The faith and church founded by Jesus Christ not only is global in its reach, but is intertwined with the histories of the various continents. These facts are borne out by Martin Marty’s brief but insightful book, The Christian World.
A career scholar—the center for advanced religious studies at the University of Chicago is named for him—Marty nonetheless distills his academic knowledge into a work aimed at general readers perhaps not so familiar with Christianity’s wide reach.
Marty organizes The Christian World by geographical “episodes,” with Old World continents rating histories for both the ancient and modern eras. The Americas, sadly, merit only a single episode apiece.
Thus it is readers are reminded that though Christianity often is associated primarily with Europe and North America, it was founded in the Middle East and had some of its early orthodoxies forged by leaders in Africa.
This, again, is the strength of Marty’s work: He points out that when the church is developed as a true manifestation of Christ’s gospel, it cannot be characterized as belonging solely to a particular culture, society, or people.
Consequently, Marty’s history contains what are probably surprises to many Western readers.
He recounts, for example, how the Christian church still worshiping in Ethiopia traces its founding to the time of the apostles. Asia, as well, has never been fully devoid of adherents to Christ, though missionary efforts such as those by Jesuits in 1600s Japan have often been countered by severe persecution.
Even in Latin America, where conquistadors imposed Roman Catholicism on the natives as part of a scheme to reduce them to near chattel, the unexpected could develop. Marty recalls in particular the reformer Bartolome de Las Casas, who argued for humane treatment of the Indians not merely as fellow human beings, but as brothers in Christ.
Marty writes of de Las Casas: “As protector, he made it a point to identify with the poor, in whom he saw Jesus Christ, while making enemies when he gave publicity in Europe to the atrocities perpetrated by his fellow Spaniards.”
Unfortunately, as a writer aligned with mainstream academia, Marty also seems obliged to echo familiar criticisms of the church. He repeats in particular the allegation that missionaries during the period of Western colonialism were racist, patronizing, and in league with imperialists. Yet he also points out that “letters, writings, and sermons suggest that for most of the missionaries, regard for the souls of the unconverted was the moving force.”
Indeed, what one gleans most from Marty’s brief history is that Christ’s church flourishes mainly when it is proclaimed by those who aren’t necessarily in step with the establishment.
Thus, as the twenty-first century unfolds we see Christianity growing in unlikely ways in unlikely places: in the underground house church movement of Communist China, through the preaching of indigenous pastors in sub-Saharan Africa, through the passionate worship style of the more ebullient Protestant sects in Latin America.

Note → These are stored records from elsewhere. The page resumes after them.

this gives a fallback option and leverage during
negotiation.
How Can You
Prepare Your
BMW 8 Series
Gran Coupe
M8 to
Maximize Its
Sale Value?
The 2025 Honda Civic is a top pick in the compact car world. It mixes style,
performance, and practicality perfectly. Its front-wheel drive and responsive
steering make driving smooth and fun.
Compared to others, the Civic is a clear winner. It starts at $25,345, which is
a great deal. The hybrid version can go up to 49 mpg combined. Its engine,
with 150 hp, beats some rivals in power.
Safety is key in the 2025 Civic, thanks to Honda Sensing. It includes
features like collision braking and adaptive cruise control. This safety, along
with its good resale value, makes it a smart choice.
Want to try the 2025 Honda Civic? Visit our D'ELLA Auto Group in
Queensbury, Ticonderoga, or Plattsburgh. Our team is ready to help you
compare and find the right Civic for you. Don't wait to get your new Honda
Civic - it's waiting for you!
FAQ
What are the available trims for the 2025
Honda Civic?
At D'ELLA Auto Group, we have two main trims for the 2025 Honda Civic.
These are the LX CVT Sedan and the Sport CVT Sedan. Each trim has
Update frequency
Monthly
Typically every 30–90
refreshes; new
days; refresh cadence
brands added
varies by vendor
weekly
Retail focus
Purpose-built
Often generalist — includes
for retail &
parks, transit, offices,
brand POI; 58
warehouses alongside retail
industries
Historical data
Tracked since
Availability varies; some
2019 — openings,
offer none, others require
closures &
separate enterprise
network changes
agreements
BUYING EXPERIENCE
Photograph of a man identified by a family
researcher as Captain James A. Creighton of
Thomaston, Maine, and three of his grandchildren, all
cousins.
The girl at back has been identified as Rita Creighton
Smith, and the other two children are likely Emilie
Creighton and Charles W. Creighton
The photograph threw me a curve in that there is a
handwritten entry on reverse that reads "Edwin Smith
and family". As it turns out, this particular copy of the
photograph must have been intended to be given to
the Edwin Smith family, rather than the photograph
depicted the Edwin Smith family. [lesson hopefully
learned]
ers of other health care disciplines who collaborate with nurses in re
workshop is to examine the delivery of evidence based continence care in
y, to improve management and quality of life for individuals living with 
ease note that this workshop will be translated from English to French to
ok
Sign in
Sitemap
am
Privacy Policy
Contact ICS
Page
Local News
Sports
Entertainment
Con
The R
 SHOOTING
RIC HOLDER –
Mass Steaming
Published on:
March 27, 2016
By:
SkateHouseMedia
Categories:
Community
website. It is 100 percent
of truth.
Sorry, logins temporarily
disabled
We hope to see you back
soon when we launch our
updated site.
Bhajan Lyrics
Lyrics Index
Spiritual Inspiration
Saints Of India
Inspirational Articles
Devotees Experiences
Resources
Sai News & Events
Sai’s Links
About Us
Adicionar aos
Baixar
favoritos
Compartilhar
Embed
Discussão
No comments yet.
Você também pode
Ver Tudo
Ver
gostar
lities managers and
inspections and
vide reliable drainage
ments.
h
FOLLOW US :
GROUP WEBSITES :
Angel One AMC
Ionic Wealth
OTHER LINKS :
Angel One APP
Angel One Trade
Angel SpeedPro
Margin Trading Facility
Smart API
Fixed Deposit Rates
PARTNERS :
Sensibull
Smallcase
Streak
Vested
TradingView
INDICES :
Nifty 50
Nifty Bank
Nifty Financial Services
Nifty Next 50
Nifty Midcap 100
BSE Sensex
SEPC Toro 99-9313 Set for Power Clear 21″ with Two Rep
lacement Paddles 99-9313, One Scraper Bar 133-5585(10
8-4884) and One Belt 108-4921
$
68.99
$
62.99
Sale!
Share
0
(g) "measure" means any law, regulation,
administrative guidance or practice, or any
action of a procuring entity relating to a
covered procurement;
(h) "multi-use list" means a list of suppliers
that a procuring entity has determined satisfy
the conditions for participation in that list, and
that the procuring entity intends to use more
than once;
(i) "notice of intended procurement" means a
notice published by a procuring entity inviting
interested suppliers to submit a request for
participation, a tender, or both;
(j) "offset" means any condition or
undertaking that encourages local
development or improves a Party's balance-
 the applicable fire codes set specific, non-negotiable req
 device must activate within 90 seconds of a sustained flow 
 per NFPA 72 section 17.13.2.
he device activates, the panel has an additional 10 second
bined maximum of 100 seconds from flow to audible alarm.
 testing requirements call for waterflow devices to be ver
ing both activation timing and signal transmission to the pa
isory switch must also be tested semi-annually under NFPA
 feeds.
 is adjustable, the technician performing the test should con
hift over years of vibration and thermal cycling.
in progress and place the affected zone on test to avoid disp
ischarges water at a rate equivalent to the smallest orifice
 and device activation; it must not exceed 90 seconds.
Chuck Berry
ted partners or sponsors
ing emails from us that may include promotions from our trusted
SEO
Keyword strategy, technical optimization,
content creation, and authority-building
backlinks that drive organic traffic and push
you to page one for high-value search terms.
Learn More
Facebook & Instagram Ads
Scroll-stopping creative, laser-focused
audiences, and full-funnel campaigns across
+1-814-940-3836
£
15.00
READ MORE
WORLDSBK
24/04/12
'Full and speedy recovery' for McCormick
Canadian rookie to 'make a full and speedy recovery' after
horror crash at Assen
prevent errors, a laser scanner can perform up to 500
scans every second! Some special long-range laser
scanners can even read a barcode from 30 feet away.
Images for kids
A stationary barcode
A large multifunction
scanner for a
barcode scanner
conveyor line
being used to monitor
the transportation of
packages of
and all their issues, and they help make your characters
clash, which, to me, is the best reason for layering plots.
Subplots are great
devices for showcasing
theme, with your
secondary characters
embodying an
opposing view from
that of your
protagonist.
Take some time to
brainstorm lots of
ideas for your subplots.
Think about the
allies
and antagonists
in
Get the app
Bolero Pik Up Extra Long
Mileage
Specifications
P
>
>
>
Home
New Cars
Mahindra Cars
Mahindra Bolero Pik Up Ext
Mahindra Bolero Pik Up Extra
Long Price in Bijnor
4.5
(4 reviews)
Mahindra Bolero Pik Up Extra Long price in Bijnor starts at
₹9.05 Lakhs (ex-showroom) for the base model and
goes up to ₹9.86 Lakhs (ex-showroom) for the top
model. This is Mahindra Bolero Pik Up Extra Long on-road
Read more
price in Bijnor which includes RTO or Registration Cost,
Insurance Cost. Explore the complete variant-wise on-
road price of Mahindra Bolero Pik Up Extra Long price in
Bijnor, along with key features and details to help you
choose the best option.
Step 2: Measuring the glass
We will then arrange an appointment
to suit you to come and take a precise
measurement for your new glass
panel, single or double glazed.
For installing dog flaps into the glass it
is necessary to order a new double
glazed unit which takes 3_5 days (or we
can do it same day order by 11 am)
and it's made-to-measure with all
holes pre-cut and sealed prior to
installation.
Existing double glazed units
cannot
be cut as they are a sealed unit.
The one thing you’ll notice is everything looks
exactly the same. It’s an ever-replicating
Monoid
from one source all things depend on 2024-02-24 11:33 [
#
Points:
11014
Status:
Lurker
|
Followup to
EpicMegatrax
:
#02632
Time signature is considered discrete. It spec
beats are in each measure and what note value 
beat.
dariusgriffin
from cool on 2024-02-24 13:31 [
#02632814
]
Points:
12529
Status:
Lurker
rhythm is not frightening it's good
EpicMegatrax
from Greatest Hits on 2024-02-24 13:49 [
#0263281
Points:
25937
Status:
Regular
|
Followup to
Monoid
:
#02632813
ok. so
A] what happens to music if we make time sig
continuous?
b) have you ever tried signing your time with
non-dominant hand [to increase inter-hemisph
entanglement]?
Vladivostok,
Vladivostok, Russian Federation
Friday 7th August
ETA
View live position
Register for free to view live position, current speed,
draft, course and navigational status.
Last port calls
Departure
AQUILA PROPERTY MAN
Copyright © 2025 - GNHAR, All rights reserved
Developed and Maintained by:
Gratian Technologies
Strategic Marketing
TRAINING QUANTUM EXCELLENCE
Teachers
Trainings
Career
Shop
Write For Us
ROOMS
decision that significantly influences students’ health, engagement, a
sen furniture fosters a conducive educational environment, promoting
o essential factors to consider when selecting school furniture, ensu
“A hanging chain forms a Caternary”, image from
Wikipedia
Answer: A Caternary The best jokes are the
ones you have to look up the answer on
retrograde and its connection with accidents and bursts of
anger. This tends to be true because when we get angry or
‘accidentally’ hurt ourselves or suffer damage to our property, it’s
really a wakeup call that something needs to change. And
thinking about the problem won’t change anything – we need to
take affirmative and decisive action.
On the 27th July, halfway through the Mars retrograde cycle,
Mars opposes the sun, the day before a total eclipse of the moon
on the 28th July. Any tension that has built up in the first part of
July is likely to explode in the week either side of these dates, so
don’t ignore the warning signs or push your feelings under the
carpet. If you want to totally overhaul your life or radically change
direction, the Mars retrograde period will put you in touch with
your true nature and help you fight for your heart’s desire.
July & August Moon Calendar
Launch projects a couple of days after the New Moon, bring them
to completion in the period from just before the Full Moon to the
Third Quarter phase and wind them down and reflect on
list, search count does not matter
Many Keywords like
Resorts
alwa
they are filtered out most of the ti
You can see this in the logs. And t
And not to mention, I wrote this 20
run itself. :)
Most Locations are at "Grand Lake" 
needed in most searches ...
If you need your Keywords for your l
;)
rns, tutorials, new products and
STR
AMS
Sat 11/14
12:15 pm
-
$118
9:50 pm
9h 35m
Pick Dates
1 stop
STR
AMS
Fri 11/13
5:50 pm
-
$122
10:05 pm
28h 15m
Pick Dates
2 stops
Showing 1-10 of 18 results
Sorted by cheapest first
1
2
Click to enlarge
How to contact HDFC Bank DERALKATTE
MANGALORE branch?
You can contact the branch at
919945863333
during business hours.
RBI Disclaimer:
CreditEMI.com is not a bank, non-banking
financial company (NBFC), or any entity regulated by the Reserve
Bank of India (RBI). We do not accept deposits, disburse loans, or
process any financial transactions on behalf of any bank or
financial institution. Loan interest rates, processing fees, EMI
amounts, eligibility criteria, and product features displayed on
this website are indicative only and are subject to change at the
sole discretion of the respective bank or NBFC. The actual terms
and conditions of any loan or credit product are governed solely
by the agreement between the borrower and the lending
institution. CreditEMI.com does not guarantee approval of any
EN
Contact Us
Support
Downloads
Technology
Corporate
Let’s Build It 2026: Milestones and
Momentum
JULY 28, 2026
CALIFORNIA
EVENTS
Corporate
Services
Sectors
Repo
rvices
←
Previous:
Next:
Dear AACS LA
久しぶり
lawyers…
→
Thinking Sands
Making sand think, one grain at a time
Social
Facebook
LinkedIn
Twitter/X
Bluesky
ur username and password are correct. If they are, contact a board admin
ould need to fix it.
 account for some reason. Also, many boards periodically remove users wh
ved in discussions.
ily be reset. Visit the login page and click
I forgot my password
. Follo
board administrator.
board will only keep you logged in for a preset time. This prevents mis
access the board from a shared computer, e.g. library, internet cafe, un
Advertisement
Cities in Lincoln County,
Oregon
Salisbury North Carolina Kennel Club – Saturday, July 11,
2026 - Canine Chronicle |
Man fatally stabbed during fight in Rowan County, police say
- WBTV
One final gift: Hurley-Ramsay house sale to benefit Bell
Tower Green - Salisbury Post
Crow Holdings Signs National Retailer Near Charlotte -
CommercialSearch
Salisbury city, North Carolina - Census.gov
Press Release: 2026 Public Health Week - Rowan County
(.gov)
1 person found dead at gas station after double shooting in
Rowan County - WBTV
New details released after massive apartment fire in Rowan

Of these latter Pentecostals and evangelicals Marty issues a remarkable observation, one that serves to illustrate why regardless of the course of history, the true Church can never fail. “These Christians,” he writes, “continue to meet needs that others do not. Almost obsessive is their stress on the Jesus of the gospel stories as a human among them—and Jesus as the Christ, the exalted Lord among them and within them.”
We might add: This is precisely what Jesus told his followers to go into all the world and do.